Composer Shahrokh Khajenouri has been a dedicated composer of electronic music since the 1970s. More than two-thirds of his ouevre directly or indirectly involves electronic and computer music, often featuring the technologies that every decade has had to offer. His electronic sound world generally includes abstract representations of his native Iranian folk music using either processed recordings or combinations of these materials with live instrumental music.
Shahrokh Khajenouri’s curiosity about new musical possibilities motivated him to explore electronic music with Michael Groubert at the Morley College of London in the 1970s. At the time, he was a music composition student at the London Academy of music. Khajenouri’s experiments with musique concrète techniques and analog synthesizers, especially the VCS3, culminated in two major works: Three Movements for Concrète Electronic Music (1978) and Life and Death of VCS3 (1980).
After the Revolution, Khajenouri returned to Iran, but a lack of equipment led him to concentrate on acoustic composition.
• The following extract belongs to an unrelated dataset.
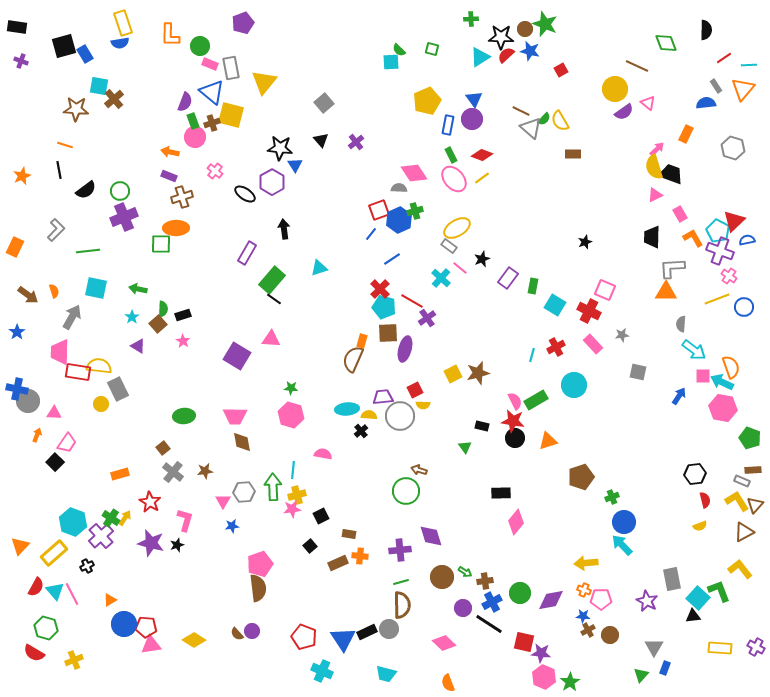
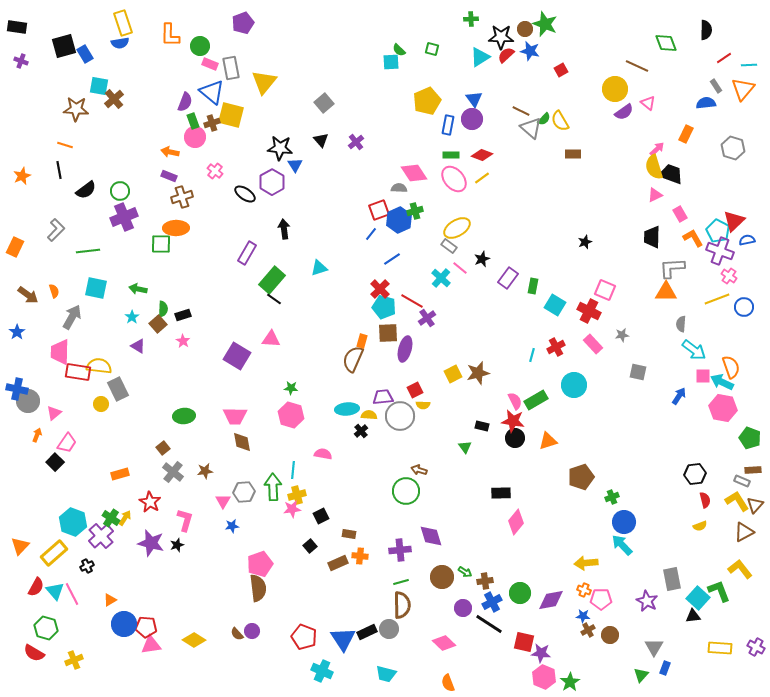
green rectangle at (451, 155): rotated 63 degrees counterclockwise
pink triangle at (54, 413): rotated 42 degrees counterclockwise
Fortunately, as computer music software became available, he was soon able to return to his electronic endeavors. A major work from this period, Dialogue for Flute and Electronic Music (1997) was the first in a series of works for acoustical instruments and computer music. It emerged out of a collaboration with virtuoso Iranian flutist, Dr. Azin Movahed. Soon after, in 2003, Khajenouri initiated a series of solo electronic music shows in Tehran, with different instruments, tape loops and computer controlled electronic sounds and live processing. These works were performed in the Niavaran hall in Tehran, a former ex-Shah residency, now officially a suitable concert hall. A 2005 residency at Bremen University of Music’s Neu Atelier für Musik computer music studios resulted in Voyage of Dena (2005) for eleven musicians and live electronics. The success of this work led to the commissioning of two works that were shown in 2007, Fracktuna for saxophone, piano, percussions, guitar and electronics, and Memorial, a sound installation, exhibited in Syke, Germany.